The Fifth Sunday after Epiphany, Year A, St. Peter’s Church, Columbia

My speech and my proclamation were not with plausible words of wisdom, but with a demonstration of the Spirit and of power, so that your faith might rest not on human wisdom but on the power of God (1 Cor. 2:4-5).

“Speech;” “proclamation;” “wisdom;” “power;” “faith”: St. Paul’s words pack a punch this morning. He’s writing because he’s heard that there are divisions in the little church in Corinth, and that members are choosing up sides. There’s nothing like a church fight, is there? Some people identify with Paul, others with Peter, still others with Apollos. Some people claim just to be following Christ: a familiar ploy in a church fight.

St. Paul writes to remind these fractious folks of the message: that is, the one he preached when he was with them. It’s the message of the cross: “we proclaim Christ crucified, a stumbling-block to Jews and foolishness to Gentiles, but to those who are the called, both Jews and Greeks, Christ the power of God and the wisdom of God” (1 Cor. 1:23-24). Paul tells them that he did not preach with “eloquent wisdom” (1 Cor. 1:17), because relying on merely human wisdom, on human cleverness in speech, would deprive the cross of its power.
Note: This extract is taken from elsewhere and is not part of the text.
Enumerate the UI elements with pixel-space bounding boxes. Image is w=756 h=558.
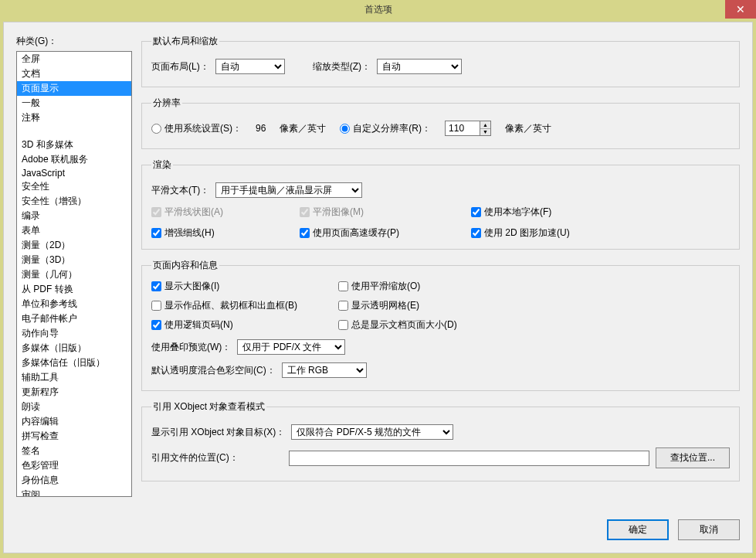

We know that when Paul preached in Athens, the people who heard him called him a “babbler” (Acts 17:18), or spermalogos, a bit of Athenian slang for an idle person who lives off the land, picking up trash and what not in the market place. The word was applied by the Greeks to philosophers who picked up little seeds of knowledge here and there, idle folk who had nothing better to do with their time than engage in intellectual sophistry. Not too flattering for a philosopher, or for a preacher either.

St. Paul roots his own ministry, however, not in sophistry, not in idle chatter or intellectual gamesmanship, but on the power of God, as he says in our reading today. “My speech and my proclamation were not with plausible words of wisdom” (1 Cor. 2:4). Human wisdom is not the ground of the Gospel, nor the medium for the message. Paul as a preacher is not dabbling in lofty concepts but going right to the heart of the matter, to Christ crucified, “the power of God and the wisdom of God” (1 Cor. 1:24), as he says earlier. Preaching Christ crucified may seem like simple foolishness, maybe even at times like babbling, but that’s Paul’s ministry.
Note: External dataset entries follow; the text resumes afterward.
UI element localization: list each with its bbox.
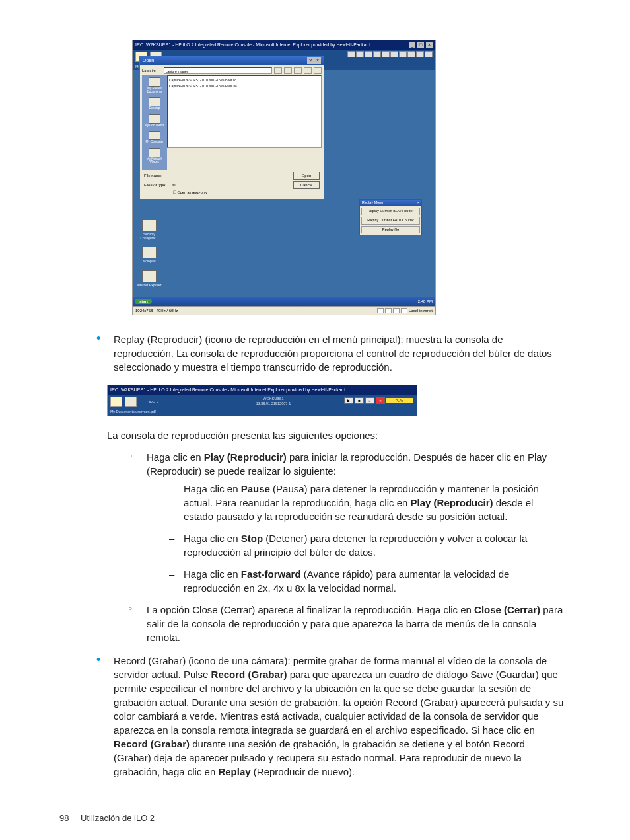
start-button[interactable]: start [135, 299, 152, 304]
mynetwork-icon[interactable] [149, 148, 160, 157]
status-right: Local intranet [409, 308, 433, 313]
back-icon[interactable] [284, 67, 292, 74]
replay-boot-button[interactable]: Replay Current BOOT buffer [361, 208, 420, 215]
folder-icon[interactable] [110, 397, 122, 407]
readonly-checkbox[interactable]: ☐ Open as read-only [173, 190, 320, 196]
close-icon[interactable]: × [426, 42, 433, 48]
filename-label: File name: [144, 173, 170, 178]
file-list[interactable]: Capture-W2KSUES1-01012007-1620-Boot.ilo … [167, 75, 322, 148]
tool-icon[interactable] [407, 51, 415, 57]
tool-icon[interactable] [425, 51, 433, 57]
dash-pause: Haga clic en Pause (Pausa) para detener … [169, 482, 564, 523]
ff-icon[interactable]: » [365, 397, 374, 404]
tool-icon[interactable] [382, 51, 390, 57]
page-footer: 98 Utilización de iLO 2 [0, 812, 630, 824]
taskbar-clock: 2:48 PM [418, 299, 433, 304]
tool-icon[interactable] [399, 51, 407, 57]
lookin-label: Look in: [142, 68, 162, 73]
close-icon[interactable]: × [376, 397, 385, 404]
section-title: Utilización de iLO 2 [81, 813, 155, 823]
close-icon[interactable]: × [314, 57, 321, 64]
window-titlebar: IRC: W2KSUES1 - HP iLO 2 Integrated Remo… [108, 385, 417, 395]
mydocs-icon[interactable] [149, 114, 160, 124]
pause-icon[interactable]: ■ [355, 397, 364, 404]
window-title: IRC: W2KSUES1 - HP iLO 2 Integrated Remo… [110, 387, 345, 393]
playback-toolbar: ↑ iLO 2 WOKSUBS1 13.88.91-21512007-1 ▶ ■… [108, 395, 417, 409]
replay-file-button[interactable]: Replay file [361, 226, 420, 234]
newfolder-icon[interactable] [304, 67, 312, 74]
recent-icon[interactable] [149, 77, 160, 87]
window-controls: _ □ × [408, 42, 433, 48]
toolbar-info: ↑ iLO 2 [146, 399, 158, 404]
tool-icon[interactable] [390, 51, 398, 57]
views-icon[interactable] [314, 67, 322, 74]
cancel-button[interactable]: Cancel [293, 181, 320, 189]
dropdown-icon[interactable] [274, 67, 282, 74]
dash-ff: Haga clic en Fast-forward (Avance rápido… [169, 567, 564, 595]
replay-fault-button[interactable]: Replay Current FAULT buffer [361, 217, 420, 225]
tool-icon[interactable] [373, 51, 381, 57]
docs-label: My Documents usermen.pdf [108, 409, 417, 416]
toolbar-icons [347, 51, 433, 57]
maximize-icon[interactable]: □ [417, 42, 424, 48]
circle-close: La opción Close (Cerrar) aparece al fina… [128, 603, 564, 644]
ie-icon[interactable] [142, 270, 157, 282]
places-bar: My Recent Documents Desktop My Documents… [142, 75, 167, 170]
file-item[interactable]: Capture-W2KSUES1-01012007-1620-Boot.ilo [169, 77, 320, 83]
taskbar: start 2:48 PM [133, 297, 435, 305]
tool-icon[interactable] [365, 51, 372, 57]
minimize-icon[interactable]: _ [409, 42, 415, 48]
window-titlebar: IRC: W2KSUES1 - HP iLO 2 Integrated Remo… [133, 40, 435, 50]
replay-menu: Replay Menu× Replay Current BOOT buffer … [359, 199, 422, 235]
close-icon[interactable]: × [417, 200, 419, 206]
page-number: 98 [59, 813, 69, 823]
open-button[interactable]: Open [293, 172, 320, 180]
tool-icon[interactable] [416, 51, 424, 57]
bullet-replay: Replay (Reproducir) (icono de reproducci… [96, 332, 564, 374]
play-icon[interactable]: ▶ [344, 397, 353, 404]
security-icon[interactable] [142, 219, 157, 231]
window-title: IRC: W2KSUES1 - HP iLO 2 Integrated Remo… [135, 42, 370, 48]
filetype-label: Files of type: [144, 182, 170, 188]
desktop-icon[interactable] [149, 97, 160, 106]
play-controls: ▶ ■ » × PLAY [344, 397, 413, 404]
open-dialog: Open ?× Look in: capture images [139, 56, 324, 200]
screenshot-playback-toolbar: IRC: W2KSUES1 - HP iLO 2 Integrated Remo… [107, 385, 417, 416]
lookin-field[interactable]: capture images [164, 67, 272, 74]
file-item[interactable]: Capture-W2KSUES1-01012007-1620-Fault.ilo [169, 83, 320, 89]
help-icon[interactable]: ? [307, 57, 314, 64]
notepad-icon[interactable] [142, 247, 157, 258]
dash-stop: Haga clic en Stop (Detener) para detener… [169, 531, 564, 559]
filetype-select[interactable]: all [172, 182, 291, 188]
play-status: PLAY [386, 398, 413, 403]
tool-icon[interactable] [347, 51, 355, 57]
up-icon[interactable] [294, 67, 302, 74]
bullet-record: Record (Grabar) (icono de una cámara): p… [96, 654, 564, 779]
dialog-title: Open [143, 57, 154, 64]
mycomputer-icon[interactable] [149, 131, 160, 140]
sub-intro: La consola de reproducción presenta las … [107, 428, 564, 442]
statusbar: 1024x768 - 49Hz / 60Hz Local intranet [133, 306, 435, 315]
document-icon[interactable] [125, 397, 137, 407]
tool-icon[interactable] [356, 51, 364, 57]
remote-desktop: Security Configurat... Notepad Internet … [133, 70, 435, 297]
status-left: 1024x768 - 49Hz / 60Hz [135, 308, 178, 313]
circle-play: Haga clic en Play (Reproducir) para inic… [128, 450, 564, 595]
screenshot-open-dialog: IRC: W2KSUES1 - HP iLO 2 Integrated Remo… [132, 40, 436, 315]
Why the cross of Christ? Simple: God reveals his power in weakness, the kind of weakness revealed at the crucifixion. St. Paul’s own ministry is an illustration of the way God works through weakness: challenged by enemies, buffeted by adversity, and seemingly unsuccessful in worldly terms, he continues to move forward (1 Cor. 4). Paul’s ministry keeps close to Jesus’ own example, proclaiming the message of the Gospel not only in his words but in the pattern of his life, where strength is revealed in weakness (2 Cor. 12:9).

For St. Paul, the life of the church itself, and not simply his own ministry, is an illustration of the cross. He reminds the little church in Corinth of some home truths: “Consider your own call, brothers and sisters: not many of you were wise by human standards, not many were powerful, not many were of noble birth. But God chose what is foolish in the world to shame the wise; God chose what is weak in the world to shame the strong” (1 Cor. 1:26-27). Christians in Corinth have no ground for boasting, about who taught them the Gospel, about who called them to the work or who they’re affiliated with, because the power is God’s.
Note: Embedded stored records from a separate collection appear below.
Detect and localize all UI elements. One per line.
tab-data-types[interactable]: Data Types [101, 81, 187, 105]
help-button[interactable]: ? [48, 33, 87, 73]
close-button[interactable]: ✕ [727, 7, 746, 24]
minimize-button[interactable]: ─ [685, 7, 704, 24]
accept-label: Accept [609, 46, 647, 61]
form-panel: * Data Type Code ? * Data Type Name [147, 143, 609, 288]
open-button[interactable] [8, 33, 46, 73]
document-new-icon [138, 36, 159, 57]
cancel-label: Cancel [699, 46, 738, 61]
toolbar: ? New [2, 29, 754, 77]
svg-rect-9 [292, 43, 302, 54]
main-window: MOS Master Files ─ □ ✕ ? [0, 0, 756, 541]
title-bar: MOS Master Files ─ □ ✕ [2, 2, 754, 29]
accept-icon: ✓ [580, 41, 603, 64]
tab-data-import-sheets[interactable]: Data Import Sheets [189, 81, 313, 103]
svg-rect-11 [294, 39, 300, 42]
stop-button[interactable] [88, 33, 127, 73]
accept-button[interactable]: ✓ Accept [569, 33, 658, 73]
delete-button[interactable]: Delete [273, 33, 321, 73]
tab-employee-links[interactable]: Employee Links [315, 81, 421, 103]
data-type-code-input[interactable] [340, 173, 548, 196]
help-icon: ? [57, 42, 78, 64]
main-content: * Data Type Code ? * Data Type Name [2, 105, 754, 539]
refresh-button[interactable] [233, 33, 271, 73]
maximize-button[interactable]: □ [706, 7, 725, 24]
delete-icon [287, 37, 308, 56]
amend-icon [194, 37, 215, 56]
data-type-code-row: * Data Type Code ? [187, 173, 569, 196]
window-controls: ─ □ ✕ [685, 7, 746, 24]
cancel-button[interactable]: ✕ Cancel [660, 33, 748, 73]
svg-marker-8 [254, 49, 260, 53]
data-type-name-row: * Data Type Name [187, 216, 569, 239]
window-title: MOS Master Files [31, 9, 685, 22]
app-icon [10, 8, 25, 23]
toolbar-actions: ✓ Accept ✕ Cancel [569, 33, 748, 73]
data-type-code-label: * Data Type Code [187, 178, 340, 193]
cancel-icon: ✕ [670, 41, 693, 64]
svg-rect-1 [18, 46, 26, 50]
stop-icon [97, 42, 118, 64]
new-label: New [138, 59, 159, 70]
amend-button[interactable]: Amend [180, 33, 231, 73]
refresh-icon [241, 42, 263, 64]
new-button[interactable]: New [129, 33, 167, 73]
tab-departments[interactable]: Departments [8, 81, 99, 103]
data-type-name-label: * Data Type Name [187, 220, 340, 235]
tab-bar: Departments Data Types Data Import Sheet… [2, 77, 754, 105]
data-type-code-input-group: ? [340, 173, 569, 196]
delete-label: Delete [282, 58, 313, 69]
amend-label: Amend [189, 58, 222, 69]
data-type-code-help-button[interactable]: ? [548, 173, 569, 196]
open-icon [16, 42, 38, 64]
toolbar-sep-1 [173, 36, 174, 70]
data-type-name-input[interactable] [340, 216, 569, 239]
That’s where we begin this morning, here at St. Peter’s Church. Members of the church are being confirmed, received, and re-affirmed, but it’s not about them, or even about us. God is the One who’s at work here; he’s the One who’s brought us here and who’s giving us the grace to follow through. It’s not that we are so wise or so great, but that God is so powerful and good. As Paul says later, “My grace is sufficient for you, for my strength is made perfect in weakness” (2 Cor. 12:9).

This is the great contrast that St. Paul poses in our reading today: between human wisdom and the power of God. Our faith cannot rest on the first but only on the second. In Jesus Christ, God has shown his power, turning death into the way of life. Crucifixion leads to new life and resurrection. The preaching of the cross, for St. Paul, is an invitation to faith, to believe in the God who raised Jesus Christ from the dead. Faith is not something that begins with us, but with the action of God. It rests “not on human wisdom but on the power of God” (1 Cor. 2:5).